This. I don't think enough people appreciate how the simple and clear the JVM byte code's design is.
Most platforms in use today are so complex. Take a look at x86, or one of the latest ECMAScript specifications. Even LLVM bitcode is a bit complicated compared to the JVM bytecode.
I think in programming language research, going forward, we need some research into "high-level bytecodes". I.e. bytecodes that capture high-level concepts in a clear and simple way.
Those bytecodes happened because the JVM bytecode was designed to be easily interpreted, whereas CIL was designed for JIT compilation. So for example CIL's `add` opcode is missing info that needs to come from the context in which it is used and the JVM's `iadd` and variations are easier to interpret.
You can see this design choice even today in how the JVM and CLR work.

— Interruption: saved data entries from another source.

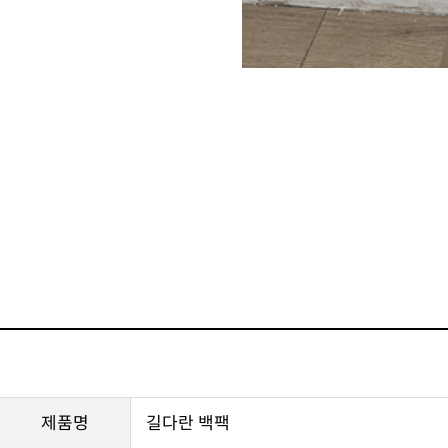
제품명
길다란 백팩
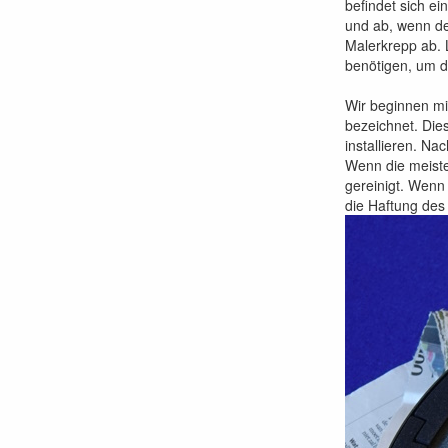
befindet sich ei
und ab, wenn der
Malerkrepp ab. 
benötigen, um d
Wir beginnen mi
bezeichnet. Die
installieren. N
Wenn die meiste
gereinigt. Wenn
die Haftung des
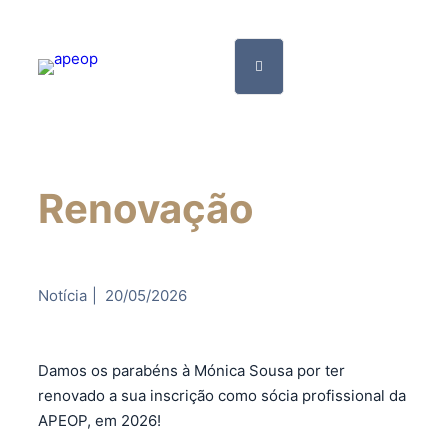
Renovação
Notícia
|
20/05/2026
Damos os parabéns à Mónica Sousa por ter
renovado a sua inscrição como sócia profissional da
APEOP, em 2026!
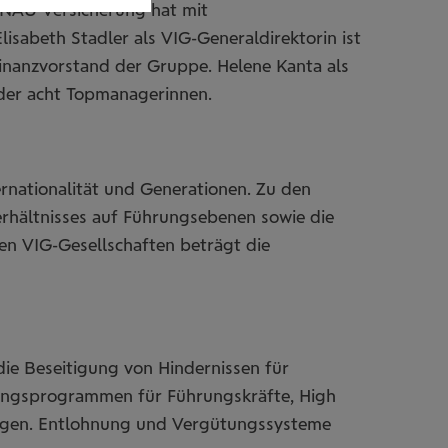
DONAU Versicherung hat mit
sabeth Stadler als VIG-Generaldirektorin ist
Finanzvorstand der Gruppe. Helene Kanta als
 der acht Topmanagerinnen.
ternationalität und Generationen. Zu den
hältnisses auf Führungsebenen sowie die
en VIG-Gesellschaften beträgt die
die Beseitigung von Hindernissen für
ldungsprogrammen für Führungskräfte, High
htigen. Entlohnung und Vergütungssysteme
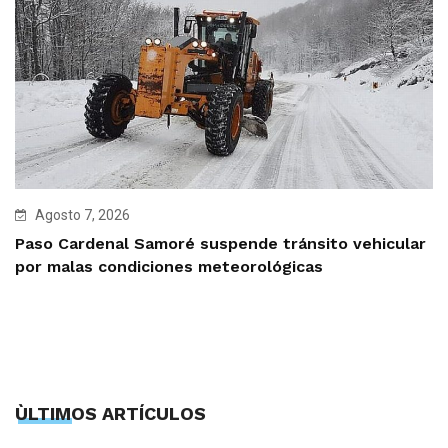
Agosto 7, 2026
Paso Cardenal Samoré suspende tránsito vehicular
por malas condiciones meteorológicas
ÙLTIMOS ARTÍCULOS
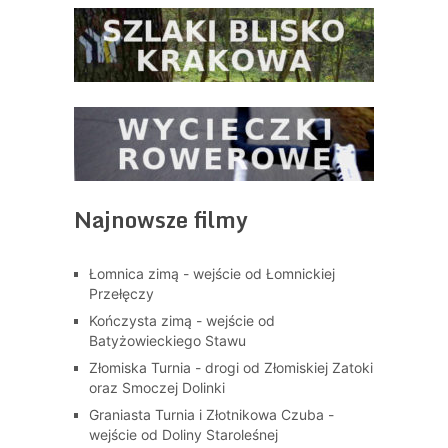
Najnowsze filmy
Łomnica zimą - wejście od Łomnickiej
Przełęczy
Kończysta zimą - wejście od
Batyżowieckiego Stawu
Złomiska Turnia - drogi od Złomiskiej Zatoki
oraz Smoczej Dolinki
Graniasta Turnia i Złotnikowa Czuba -
wejście od Doliny Staroleśnej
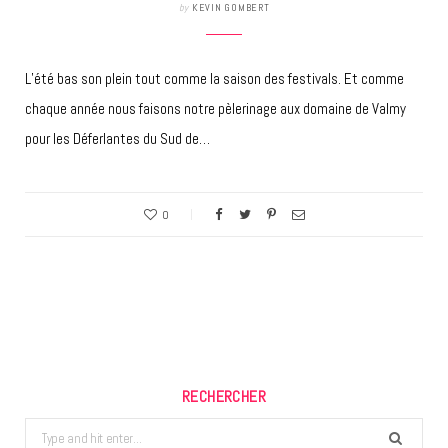
by
KEVIN GOMBERT
L’été bas son plein tout comme la saison des festivals. Et comme
chaque année nous faisons notre pèlerinage aux domaine de Valmy
pour les Déferlantes du Sud de…
0
RECHERCHER
Search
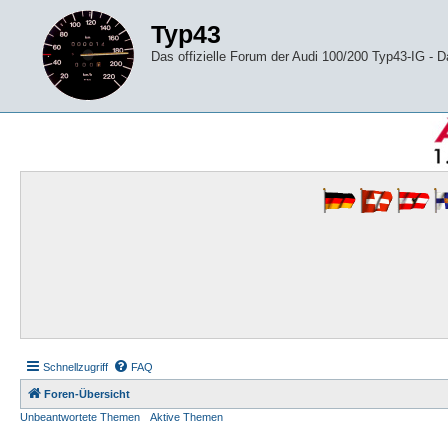
Typ43
Das offizielle Forum der Audi 100/200 Typ43-IG -
Schnellzugriff
FAQ
Foren-Übersicht
Unbeantwortete Themen
Aktive Themen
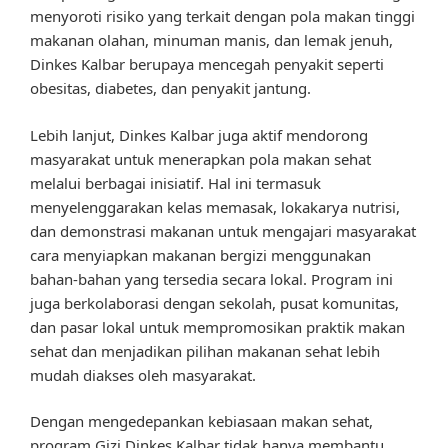
menyoroti risiko yang terkait dengan pola makan tinggi
makanan olahan, minuman manis, dan lemak jenuh,
Dinkes Kalbar berupaya mencegah penyakit seperti
obesitas, diabetes, dan penyakit jantung.
Lebih lanjut, Dinkes Kalbar juga aktif mendorong
masyarakat untuk menerapkan pola makan sehat
melalui berbagai inisiatif. Hal ini termasuk
menyelenggarakan kelas memasak, lokakarya nutrisi,
dan demonstrasi makanan untuk mengajari masyarakat
cara menyiapkan makanan bergizi menggunakan
bahan-bahan yang tersedia secara lokal. Program ini
juga berkolaborasi dengan sekolah, pusat komunitas,
dan pasar lokal untuk mempromosikan praktik makan
sehat dan menjadikan pilihan makanan sehat lebih
mudah diakses oleh masyarakat.
Dengan mengedepankan kebiasaan makan sehat,
program Gizi Dinkes Kalbar tidak hanya membantu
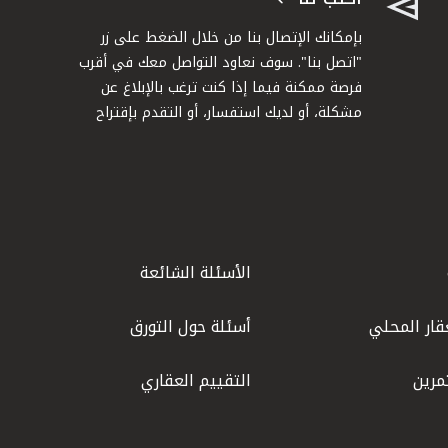
بإمكانك الإتصال بنا من خلال الضغط على زر
"اتصل بنا". سوف نعاود التواصل معك في أقرب
فرصة ممكنة فيما إذا كنت ترغب بالإبلاغ عن
مشكلة، أو لديك استفسار، أو التقدم بإقتراح
الأسئلة الشائعة
قار المحلي
أسئلة حول التورق
مرين
التقييم العقاري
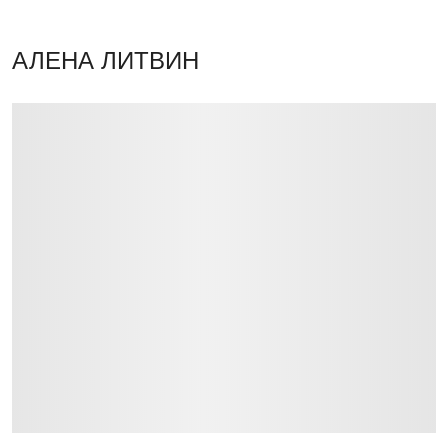
АЛЕНА ЛИТВИН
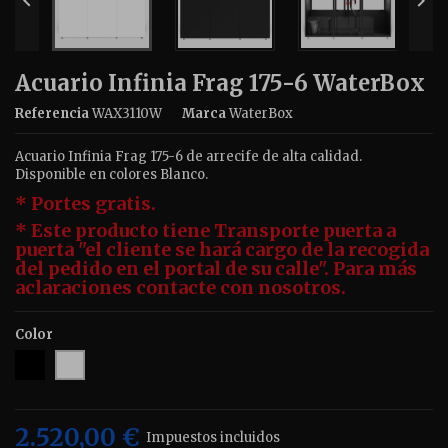


Acuario Infinia Frag 175-6 WaterBox
Referencia
WAX3110W
Marca
WaterBox
Acuario Infinia Frag 175-6 de arrecife de alta calidad.
Disponible en colores Blanco.
* Portes gratis.
* Este producto tiene Transporte puerta a
puerta "el cliente se hará cargo de la recogida
del pedido en el portal de su calle". Para más
aclaraciones contacte con nosotros.
Color
Negro
Blanco
2.520,00 €
Impuestos incluidos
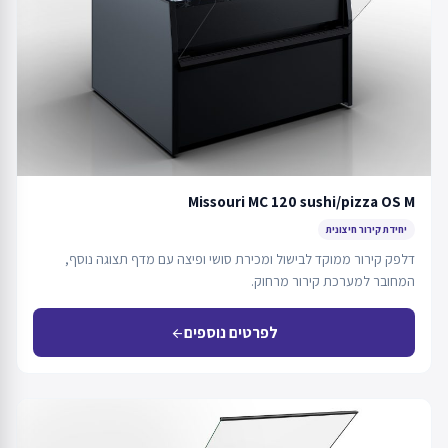
Missouri MC 120 sushi/pizza OS M
יחידת קירור חיצונית
דלפק קירור ממוקד לבישול ומכירת סושי ופיצה עם מדף תצוגה נוסף,
המחובר למערכת קירור מרחוק.
לפרטים נוספים
arrow_back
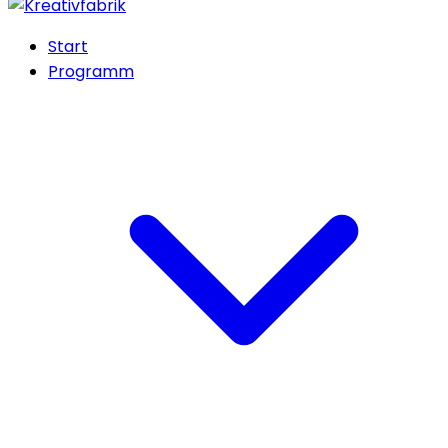
Start
Programm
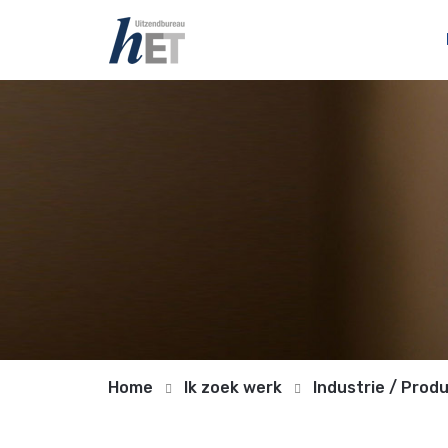
Home
Ik zoek werk
Industrie / Prod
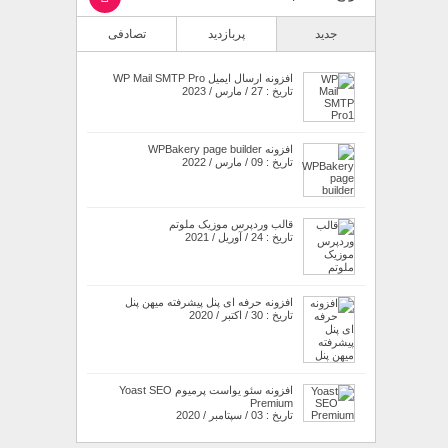
جدید
پربازدید
تصادفی
افزونه ارسال ایمیل WP Mail SMTP Pro
تاریخ : 27 / مارس / 2023
افزونه WPBakery page builder
تاریخ : 09 / مارس / 2022
قالب وردپرس موزیک ملوتم
تاریخ : 24 / آوریل / 2021
افزونه حرفه ای پنل پیشرفته میهن پنل
تاریخ : 30 / اکتبر / 2020
افزونه سئو یواست پرمیوم Yoast SEO
Premium
تاریخ : 03 / سپتامبر / 2020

The JVM starts execution in an interpreter mode, then gradually compiles pieces of code as it detects bottlenecks. So the compilation that happens at runtime is very gradual and based on runtime measurements.
The CLR on the other hand has done JIT compilation, with the ability to cache the compiled code for faster startup (e.g. Ngen). So it has been oriented towards ahead of time compilation.
Sure. I tried to find information yesterday when I posted that regarding whether / how the `add` code handles differing types. Now since I'm not on my phone, I looked up the ECMA spec and it looks like CIL still only allows like types, with some minor exceptions involving `native int`. So it's just up to the compiler to make sure that actually happens and extend types as necessary.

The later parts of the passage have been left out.